When a line of the entries contains the word "Mikroskop", report that line.

===== Exercise material

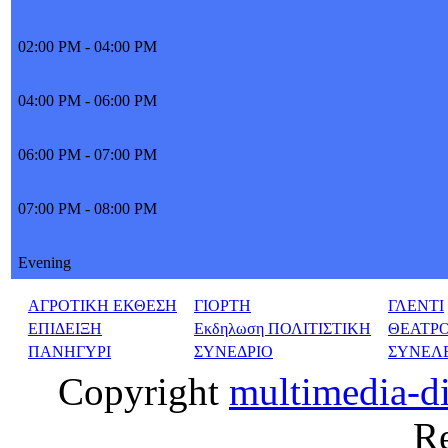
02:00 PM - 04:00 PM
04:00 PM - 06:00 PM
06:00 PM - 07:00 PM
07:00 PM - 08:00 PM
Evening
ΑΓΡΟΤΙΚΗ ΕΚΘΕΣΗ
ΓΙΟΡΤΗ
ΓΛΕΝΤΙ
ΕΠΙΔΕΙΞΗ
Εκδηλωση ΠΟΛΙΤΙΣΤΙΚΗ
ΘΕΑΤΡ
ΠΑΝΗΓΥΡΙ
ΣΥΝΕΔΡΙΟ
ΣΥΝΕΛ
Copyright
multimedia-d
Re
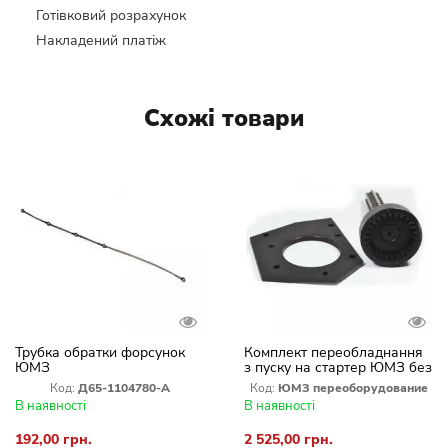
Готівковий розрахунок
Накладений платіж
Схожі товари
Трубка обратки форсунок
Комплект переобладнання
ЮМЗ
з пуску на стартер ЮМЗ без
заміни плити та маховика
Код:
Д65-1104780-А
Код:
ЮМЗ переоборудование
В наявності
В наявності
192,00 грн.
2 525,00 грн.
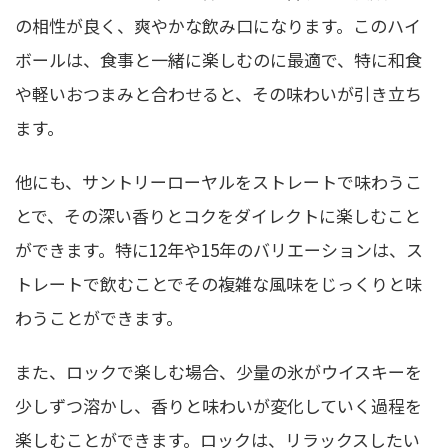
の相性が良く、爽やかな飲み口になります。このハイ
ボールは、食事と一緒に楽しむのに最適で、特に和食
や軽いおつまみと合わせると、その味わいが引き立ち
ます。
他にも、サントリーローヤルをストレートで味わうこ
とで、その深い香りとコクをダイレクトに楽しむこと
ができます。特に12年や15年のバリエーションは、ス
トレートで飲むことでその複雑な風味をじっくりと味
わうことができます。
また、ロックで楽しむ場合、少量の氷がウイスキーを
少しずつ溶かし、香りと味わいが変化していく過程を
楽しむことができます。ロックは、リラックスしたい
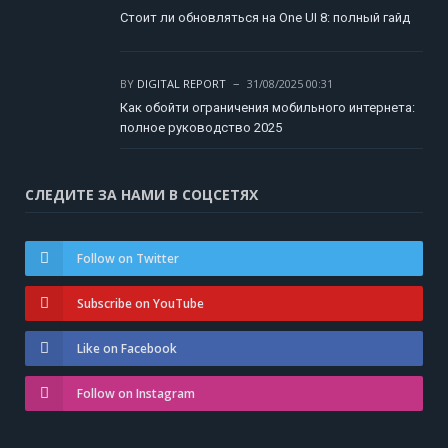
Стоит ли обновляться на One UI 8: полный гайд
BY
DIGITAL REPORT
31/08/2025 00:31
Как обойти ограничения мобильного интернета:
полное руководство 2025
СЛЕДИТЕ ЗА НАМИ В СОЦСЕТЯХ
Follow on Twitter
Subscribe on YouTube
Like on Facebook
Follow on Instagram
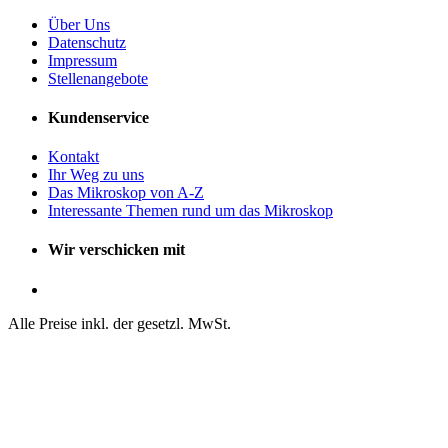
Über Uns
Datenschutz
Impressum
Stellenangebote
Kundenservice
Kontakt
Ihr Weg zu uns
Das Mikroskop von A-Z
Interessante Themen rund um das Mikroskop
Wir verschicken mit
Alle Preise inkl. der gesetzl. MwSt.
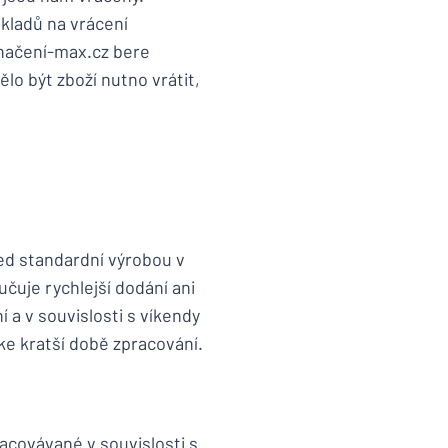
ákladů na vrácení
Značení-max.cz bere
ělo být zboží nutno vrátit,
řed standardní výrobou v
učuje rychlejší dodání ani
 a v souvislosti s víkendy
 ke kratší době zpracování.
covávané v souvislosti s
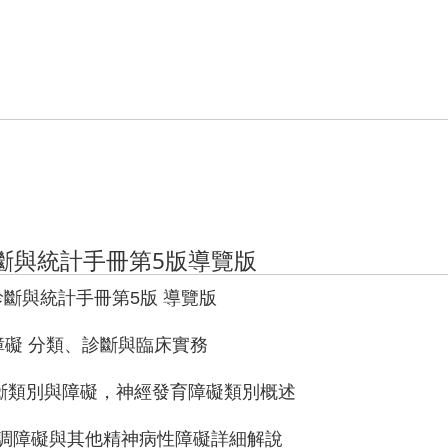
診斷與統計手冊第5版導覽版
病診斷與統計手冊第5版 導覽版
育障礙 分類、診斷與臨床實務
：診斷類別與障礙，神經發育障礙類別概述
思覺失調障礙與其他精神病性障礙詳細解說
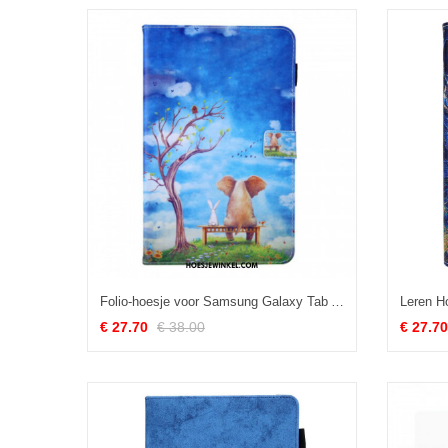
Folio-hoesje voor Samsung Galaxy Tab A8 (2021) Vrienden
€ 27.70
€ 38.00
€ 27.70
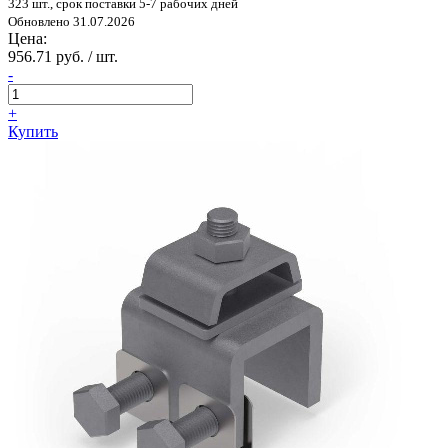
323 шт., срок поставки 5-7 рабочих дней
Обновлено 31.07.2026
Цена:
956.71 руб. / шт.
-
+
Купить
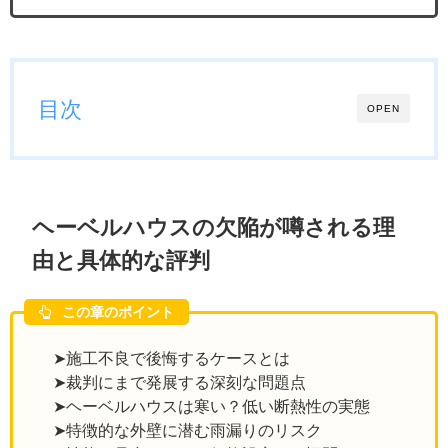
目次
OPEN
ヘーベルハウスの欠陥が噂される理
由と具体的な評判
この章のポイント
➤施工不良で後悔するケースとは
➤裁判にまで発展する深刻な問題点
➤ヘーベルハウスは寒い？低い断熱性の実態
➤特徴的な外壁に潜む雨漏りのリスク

==========

## Answer
Das Mikroskop von A-Z
Interessante Themen rund um das Mikroskop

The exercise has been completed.